Bir gün bir haber alırsınız. Dostunuz, eşi iki çocuğu birlikte trafik kazası geçirmişler. Yıkılırsınız, koşup gidersiniz, ama ne yazık ki hepsi ölmüştür. Yıllar geçmiş, hala dost sıcaklıkları yüreğinizdedir. Hala otomobil kullanamazsınız. Her marşa basışınızda yeniden canlanır dost yüzleri. Tansiyonunuz yükselir, otomobil kullanmayı ertelersiniz bir yıl daha. Oysa otomobili birlikte almaya gitmiştiniz. Alıp getirince evde büyük sevinç çığlıkları atılmıştı. Kızı, oğlu ve eşi babanın boynuna sarılmıştı. İlk kez bir otomobilleri olmuştu. Bundan sonra bol bol gezeceklerdi. Dostlarını da gezdireceklerdi. Ama trafik canavarı çok gördü dost yürekli aileye mutluluğu. Çok kısa sürdü mutlulukları. Her şeye karşın yaşam devam ediyor. Göçüp gitmiş olsalar da hala iyi bir dost olarak belleğinizdeki yerini korumaktadırlar. Saygılarımla…….

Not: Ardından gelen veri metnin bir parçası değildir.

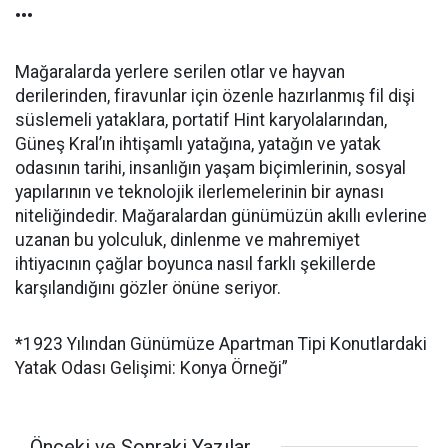
•••
Mağaralarda yerlere serilen otlar ve hayvan
derilerinden, firavunlar için özenle hazırlanmış fil dişi
süslemeli yataklara, portatif Hint karyolalarından,
Güneş Kral’ın ihtişamlı yatağına, yatağın ve yatak
odasının tarihi, insanlığın yaşam biçimlerinin, sosyal
yapılarının ve teknolojik ilerlemelerinin bir aynası
niteliğindedir. Mağaralardan günümüzün akıllı evlerine
uzanan bu yolculuk, dinlenme ve mahremiyet
ihtiyacının çağlar boyunca nasıl farklı şekillerde
karşılandığını gözler önüne seriyor.
*1923 Yılından Günümüze Apartman Tipi Konutlardaki
Yatak Odası Gelişimi: Konya Örneği”
Önceki ve Sonraki Yazılar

Bir işe girdiniz binlerce çalışan var. Doğal olarak hepsi de çalışma arkadaşınız. Süreç içerisinde bazıları ile daha yakın arkadaş olursunuz. Önceden belirleme şansınız yok. Gelişen olaylar bazılarını ayrıcalıklı kılar. Olaylar karşısındaki ortak tavrınız, olayları değerlendirme ve bakış açılarınız örtüşür. Yıllar geçince deneme süresi bitmiştir. Birbirinize güveniniz tamdır. Artık ailenizden birisidir. Böylelerinin varlığı hayatınızı kolaylaştırır. Gönül ister ki bunlardan çok sayıda olsun. Ne yazık ki olanaklı değil.”Biz” yerini bencilliğin aldığı günümüzde bu tip insan bulmak çok zor. O nedenle elimizdekilerin değerini bilmeliyiz. Her nedense kaybedince anlıyoruz değerlerini. Yıllarca aynı birimde gününüzün tamamını geçireceğiniz kişilerin güvenilir olması çok güzel. İşe giderken sanki aile bireylerinin yanlarına gider gibi hissedersiniz kendinizi. Samimi bir iş arkadaşınızın olması huzur verir insana.bunlara dost diyoruz. Zamanla alışkanlık yapıyor. Hatta daha da ötesi bağımlılık yapıyor. Bunlardan birini kaybetmeniz halinde dokuz şiddetinde bir depremle sarsılıyorsunuz. Ayrılmanız bile 7, 9 şiddetindeki deprem kadar sarsıyor. Dostluğunuz sürdüğü halde ayrılmak çok zor geliyor. Oysa dostunuz terfi etmiştir. İdareci olmuştur. Dost olarak sevinç duyulması gerekir. Elbette sevinç duyuyorsunuz. Ama ondan ayrılmak yinede sarsıyor insanı. Sevinç ve hüzün bir arada, tanımı olanaksız yaşanması gerekir. O kadar alışmıştınız ki gereksinim duyduğunuz her yanınızdadır. Ama olsun yine de sarsıyor insanı. Günümüzde böyle dostluklar o kadar az ki, o nedenle dosttan ayrılmak zor geliyor, acı veriyor. Oturduğu koltuk bomboş karşınızda duruyor. Yaşanılan güzellikler canlanıyor, gözleriniz doluyor. Yüreğiniz parçalanıyor, için için ağlıyorsunuz. Bir boşlukta hissediyorsunuz kendinizi.Sıcak gülüşünü, aydınlık yüzünü özlemle anımsıyorsunuz. Elbette zaman içerisinde tartışmalarınız olmuştur. Ama onur kırıcı olmadan. Bir aile içi tartışmasının ötesine geçmemiştir..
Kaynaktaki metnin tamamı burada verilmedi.